Woolies axing more than 1300 jobs
More than 1300 jobs are being slashed at Woolworths.
The workers will be made redundant as the company invests in automated distribution centres.
Woolworths today announced plans to develop an automated regional distribution centre and a semi-automated national distribution centre at Moorebank Logistics Park in Sydney.
The facilities will replace the current grocery operations at the Sydney Regional Distribution Centre at Minchinbury, Sydney National Distribution Centre at Yennora and Melbourne National Distribution Centre at Mulgrave.
As a result, 515 jobs will be cut at Minchinbury, 540 at Yennora and 298 at Mulgrave, 7 News reports.
While 650 jobs will be opened up at the new centres, due to be completed by the end of 2023, 1350 workers will be made redundant by 2025.

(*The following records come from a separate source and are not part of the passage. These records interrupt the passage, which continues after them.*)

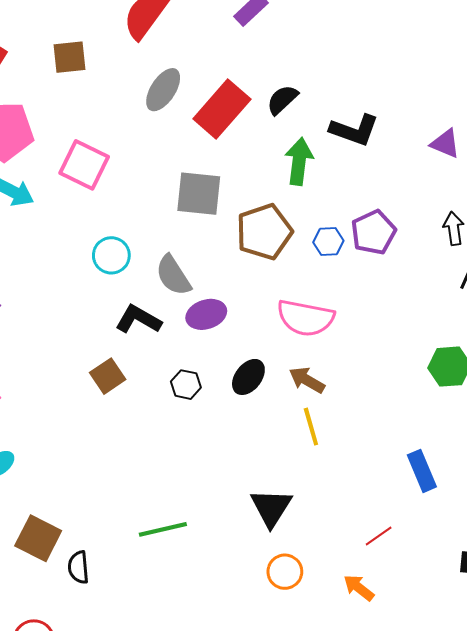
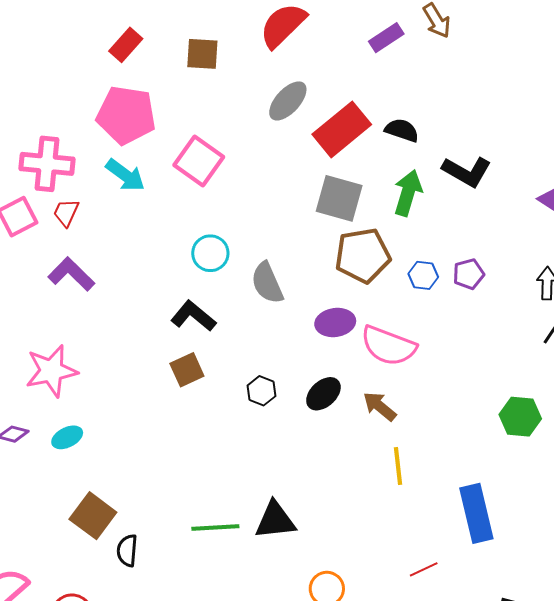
black semicircle: (282, 100) -> (402, 130), turned 52
gray square: (199, 194) -> (339, 198), moved
purple pentagon: (373, 232) -> (469, 274), size x0.7
purple ellipse: (206, 314) -> (335, 322), moved
black L-shape: (138, 319) -> (193, 316), moved
yellow line: (311, 427) -> (398, 466), moved
blue rectangle: (422, 471) -> (476, 513), size x1.4
black triangle: (271, 508) -> (275, 520), moved, turned 42

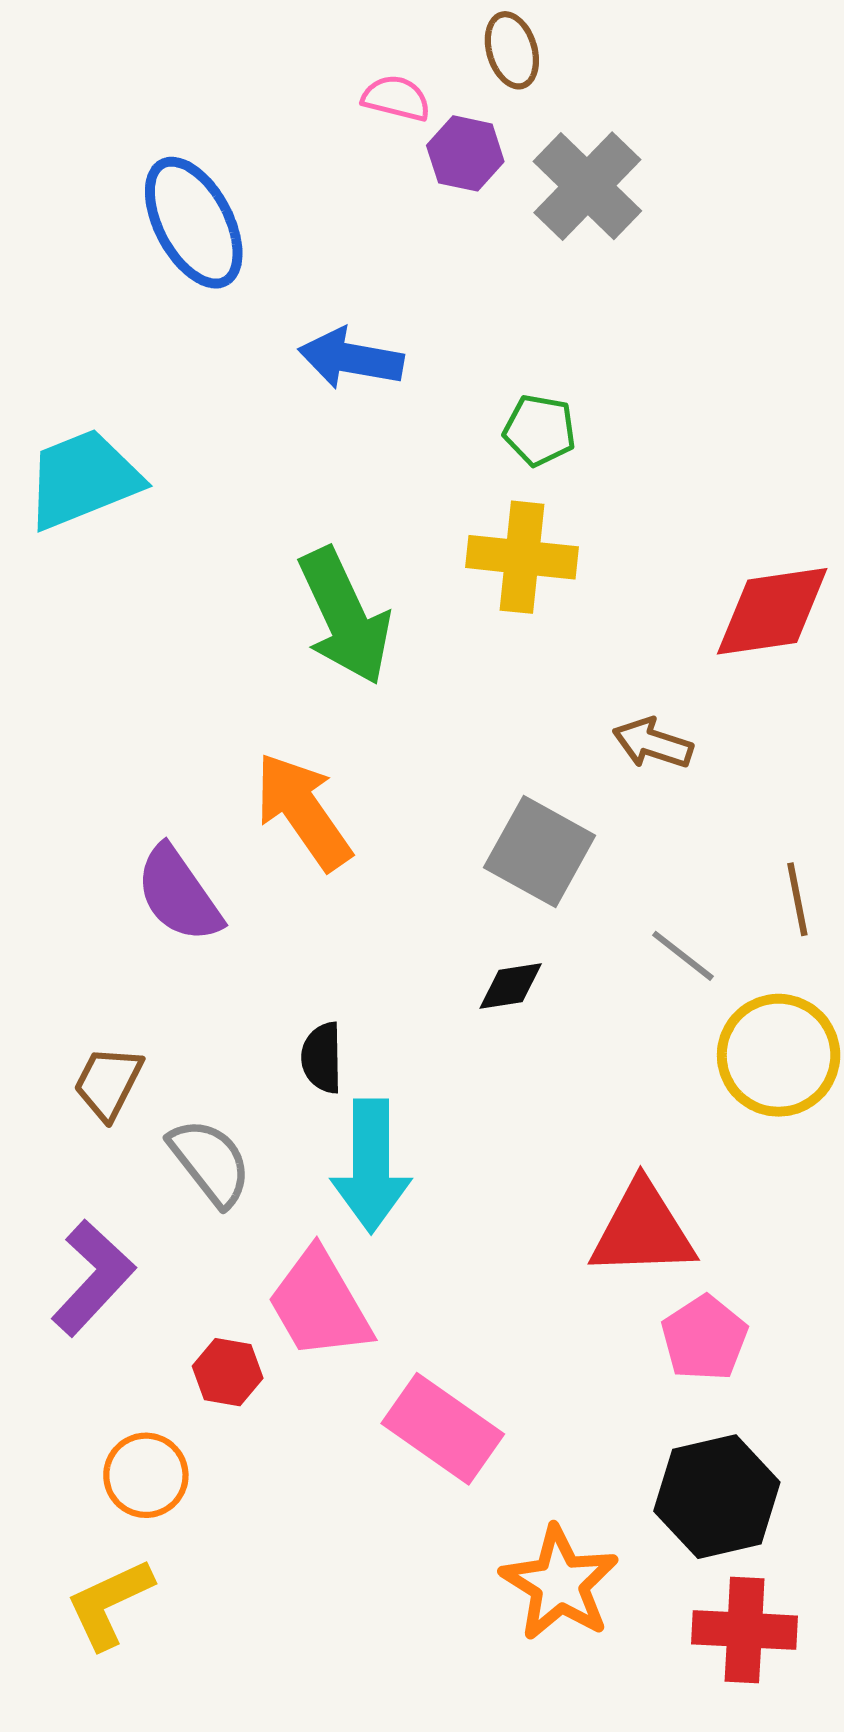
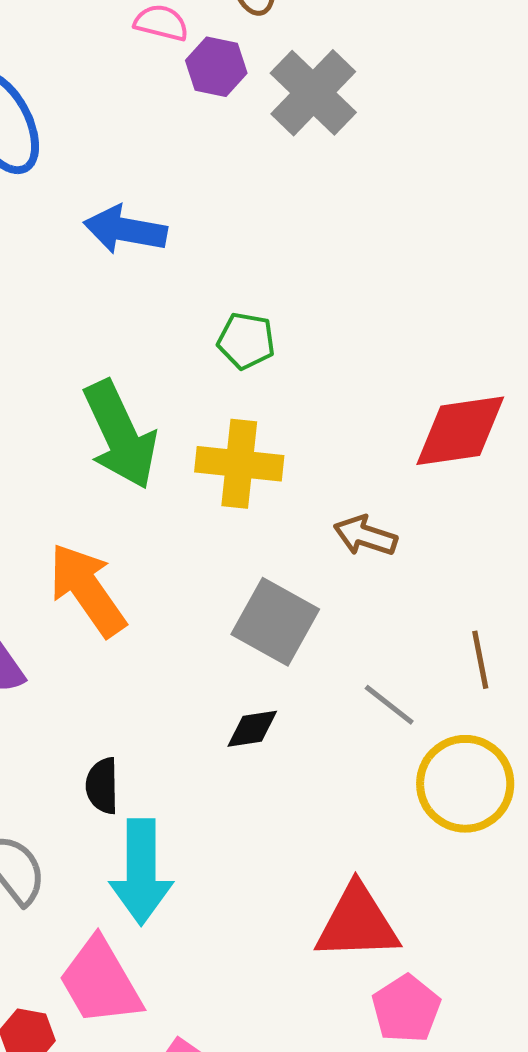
green pentagon: (540, 430) -> (246, 341), moved
yellow cross: (522, 557) -> (239, 464), moved

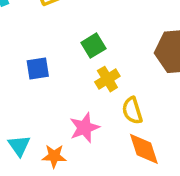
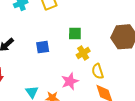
green square: (93, 46) -> (75, 34), turned 32

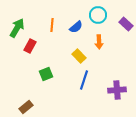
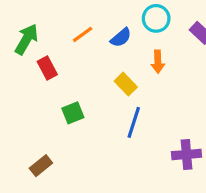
orange line: (52, 25) -> (83, 34), turned 48
red rectangle: (30, 46) -> (47, 68), turned -56
purple cross: (117, 90) -> (187, 154), moved

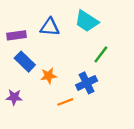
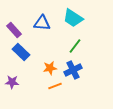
purple rectangle: (17, 35) -> (14, 30), turned 56
green line: (101, 54) -> (75, 46), moved
orange star: (49, 76) -> (50, 68), moved

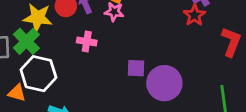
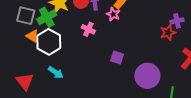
purple circle: (164, 83) -> (147, 76), moved
orange triangle: (17, 93) -> (32, 36), moved

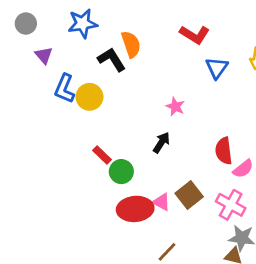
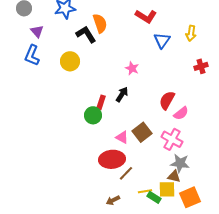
blue L-shape: (65, 89) -> (32, 55), moved
red semicircle: (224, 151) -> (167, 100), turned 36
red rectangle: (102, 155) -> (101, 102), moved, turned 64
red ellipse: (135, 209) -> (112, 159), moved

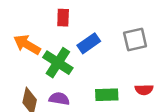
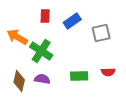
blue rectangle: (89, 43) -> (72, 21), moved

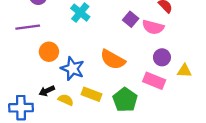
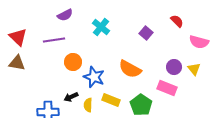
pink semicircle: (153, 27) -> (199, 42), moved
yellow triangle: (184, 71) -> (194, 69), moved, turned 48
yellow semicircle: (66, 100) -> (88, 105), turned -112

Woolworths chief supply chain officer Paul Graham said customers would benefit from improved product quality, an expanded range and better availability as the site's cutting-edge technology allowed for faster, safer and more efficient deliveries to stores year-round.
"The investment at Moorebank will transform the way we serve our NSW stores, strengthen our network and deliver on our ambition to create Australia's best food and grocery supply chain," he said.
"Cutting-edge automation will build tailored pallets for specific aisles in individual stores - helping us improve on-shelf product availability with faster restocking, reducing congestion in stores, and enabling a safer work environment for our teams with less manual handling.
"The new facilities will also help progress our localised ranging efforts, with the ability to hold many thousands more products centrally than we can in our existing facilities."
It comes as the company expects full year earnings could be 2.7 per cent lower after it outlined one-off charges worth $591 million for restructuring and staff underpayments and incurs additional costs related to COVID-19.
The retail giant said it expected full year earnings before interest and tax (EBIT) to be in the range of $3.2 billion to $3.25 billion, compared to $3.29 billion last year.
The biggest hit will be sustained in its Endeavour Group hotels and drinks business, with earnings expected to slide more than 50 per cent to between $160 million and $170 million, as venues stayed shut on account of coronavirus lockdowns.
It will also incur costs of $230 million towards restructure of the Endeavour business, which it originally planned to de-merge this year but deferred due to the COVID pandemic.
Woolworths earnings will also be impacted by close to $275 million in incremental costs in the June quarter, related to COVID-19 for store hygiene, social distancing and supply chain flexibility.
The company will report full year results on August 27.
The retailer has further outlined $185 million to reimburse staff underpaid over nearly a decade.
The total cost of unpaid staff wages has now blown out to $390 million after the company identified underpayments to employees in its hotels division in 2018 and 2019.